As a coach it is important to prioritise learning within your plans for development and career progression. In my view, learning is about more than just getting your qualifications, it is about embracing the concept of learning across all aspects of coaching. Whilst not exhaustive, in this blog I’ll discuss some of the areas that coaches can apply learning to and how they may do it.
Formal and Informal Learning
Within all sports there is a clear pathway to demonstrate your learning and development as a coach in formal qualifications and CPD courses. Within my field of Rugby, the RFU has Levels of Qualification as well as CPD workshops that focus on specific areas of the game. Regardless of where you view your coaching ability to be, these are crucial steps for your career and boxes that need to be ticked. Increasingly, Premiership Clubs are also running their own Coach Development workshops and I have attended a number of useful events held by both Wasps and Saracens. Seek these opportunities out because you may pick something up, or just as likely, you’ll meet and chat to other coaches with a variety of experiences and ideas.
On this latter point, informal learning is easier than ever now with the rise of the internet and social media. Twitter has been particularly useful for me to find resources, research papers, interesting articles and to connect with coaches in various sports or research fields. As a result of this interaction online, I have met with some fascinating coaches and sparked ideas to improve my own coaching just through casual conversations. Quick tip (thanks @jattaylor), download the ‘Pocket’ app to your phone to save papers, articles etc that you come across so that you can sit down to read them at a convenient time.
Learn About Yourself
I would always advise young coaches to take up as many coaching opportunities as possible to get as much experience as possible.

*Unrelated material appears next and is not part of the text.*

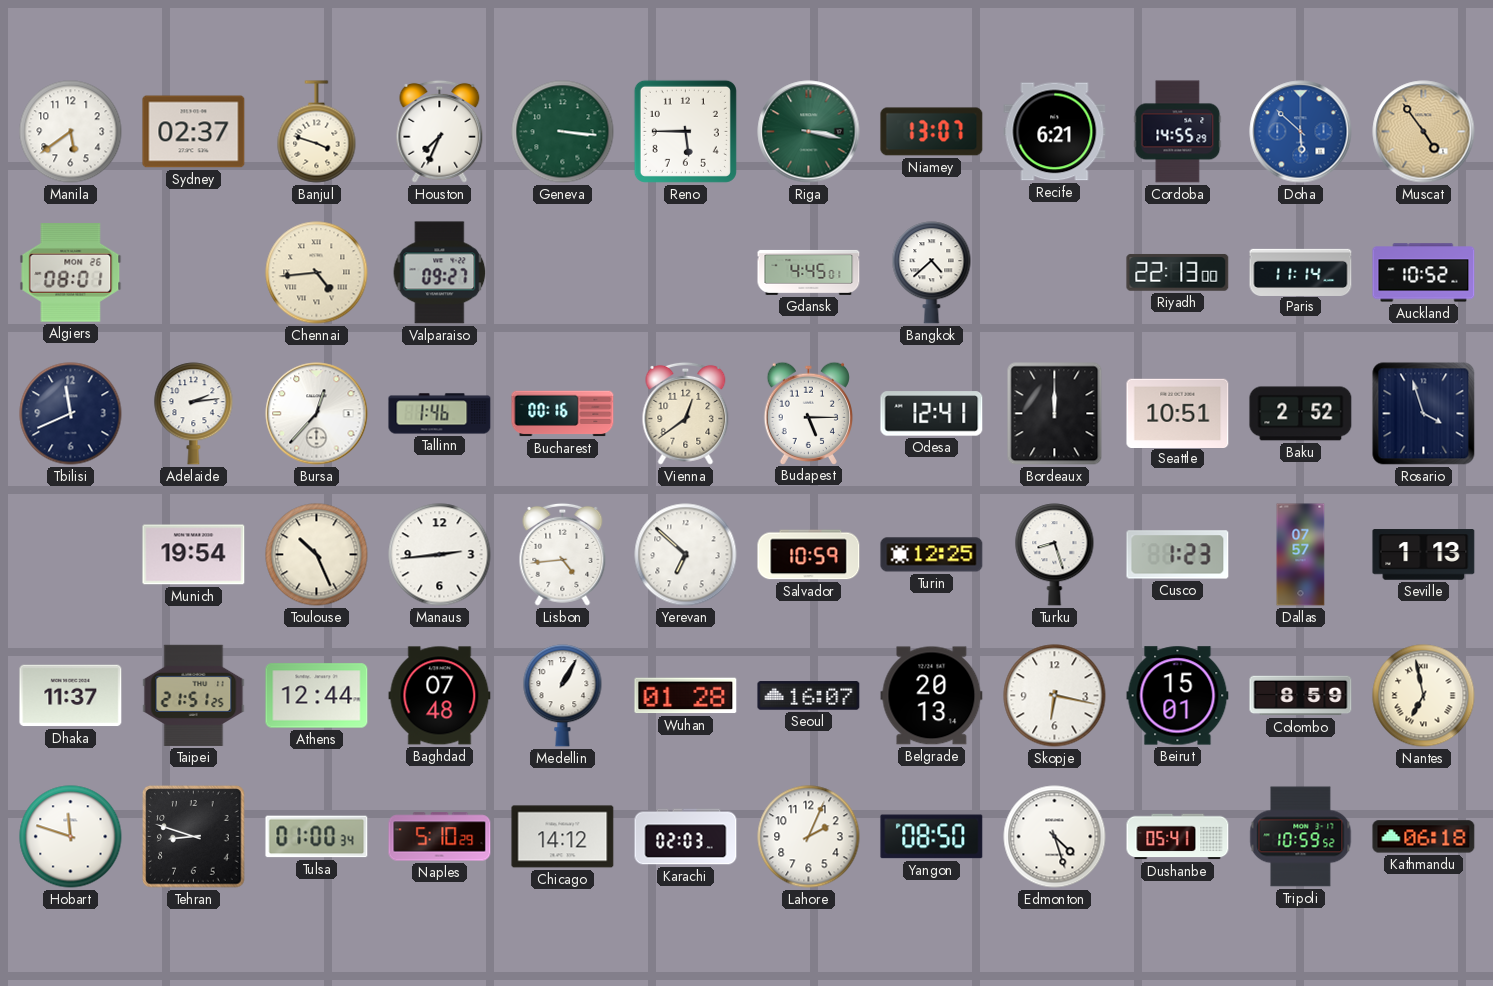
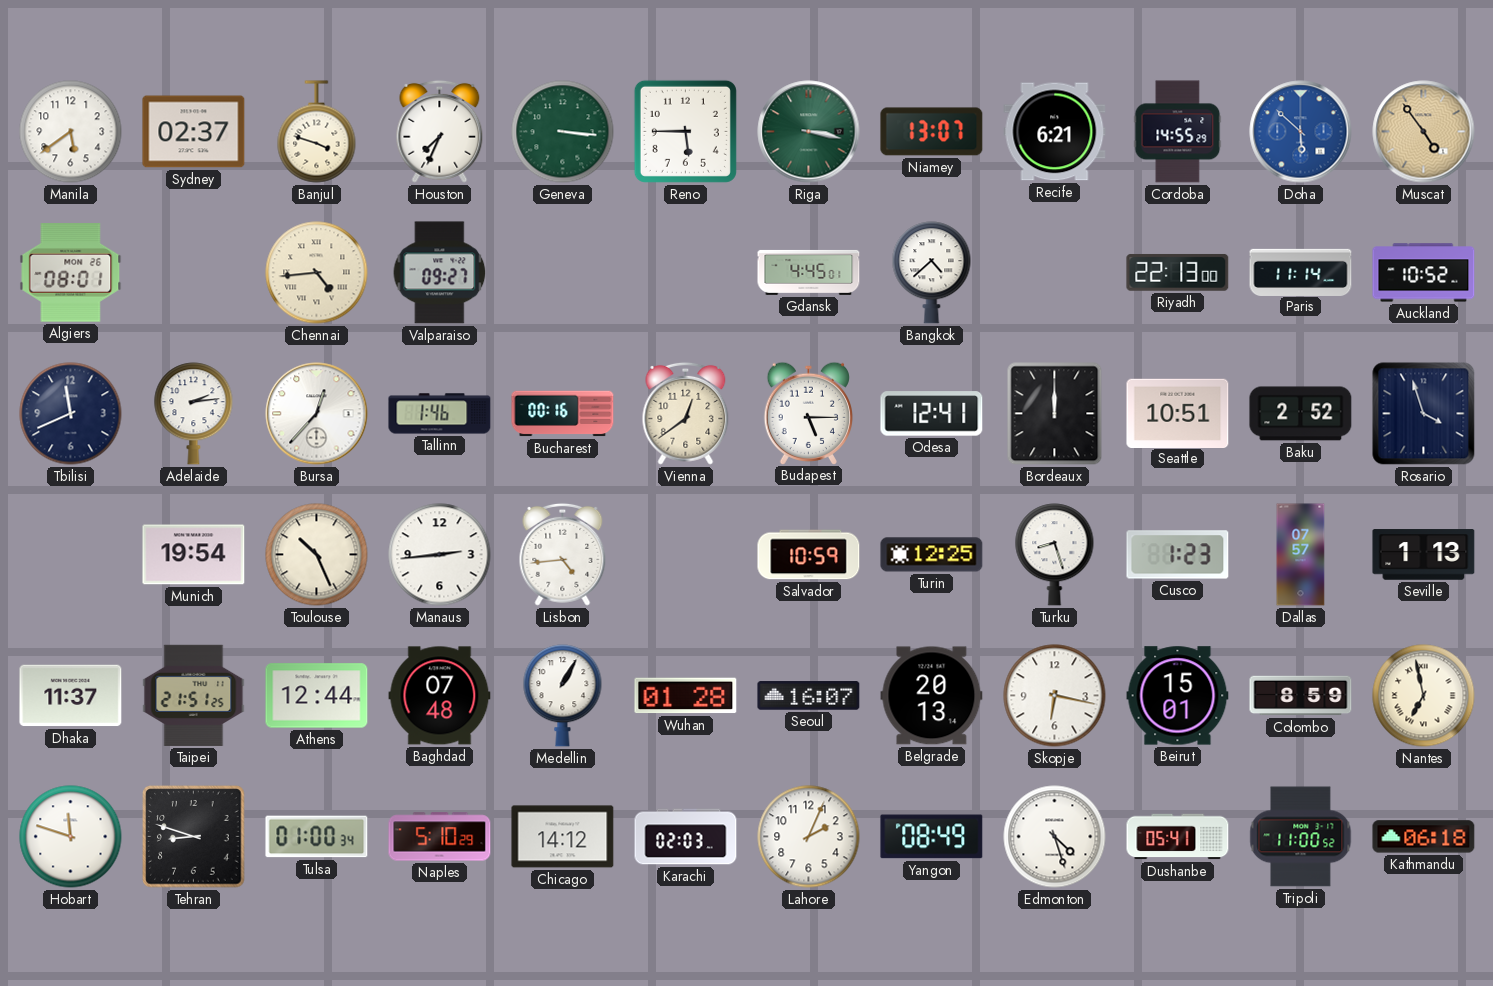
Yerevan: 6:52 -> none
Yangon: 08:50 -> 08:49
Tripoli: 10:59 -> 11:00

Experience in different environments, coaching different ages or maybe different sports gives you a wealth of information to process and apply as you move forward in your career. Most importantly, it enables you to understand who you are as a person and a coach, and how that can be best applied to improve your practice. In his book, “Win Forever”, Pete Carroll details how two young coaches started with his programme at USC. Lane Kiffin and Rocky Seto, he recalls, tried to emulate the hard-nosed coaches around them and were “acting outside themselves”. Carroll encouraged them to stay true to their personality to be the “most authentic and effective coaches possible”. Vince Lombardi once remarked succinctly, “You’ve got to do things according to your own personality”. Taking up different opportunities allows you to constantly learn whilst in varying environments. Scott Parker recently revealed to The Guardianthat “when you are pushed out of your comfort zone, that’s when you realise you may have to learn a little bit more”.
Learn About Your Learners
This sub-heading is another phrase borrowed from Pete Carroll but is something that I believe in strongly – it is crucial to establish meaningful connections with your athletes so as to engender trust, open communication, honesty and to understand ‘what makes them tick’. Move beyond the player to get to know the person, where they are from and how their life experience has moulded them. Careful observation before/during/after training or in social situations will give you great understanding. Observation combined with attentive listening will enable you to understand the person and communicate in a way that best suits them and helps them to develop.
Learn About Learning
I’ll be the first to admit that my ‘Learning Theory’ lectures at University didn’t rank among my favourites, however I see now how important it is to have a grasp of the concept of learning. Whether in educational, sporting, music or any variety of setting, people have to learn along the way so as to improve. How one person learns compared to another could have a very real effect on your coaching and having an understanding as to how you might cater to each individual will enable you to get the most out of your athletes. Recently I was listening to ‘The Hidden Brain’ podcast where the particular episode revolved around a former violinist, Maya Shankar. At one stage it discusses her teacher, Itzhak Perlman, and the way he would ask Maya to explain how she thought she could do better and what tools she had at her disposal. He explained “The more you learn to think for yourself and how to make decisions for yourself, the better it will be for future performance”. The crossover to coaching sports was obvious to me. Experience alone isn’t enough if you are unable to pass on the knowledge you have.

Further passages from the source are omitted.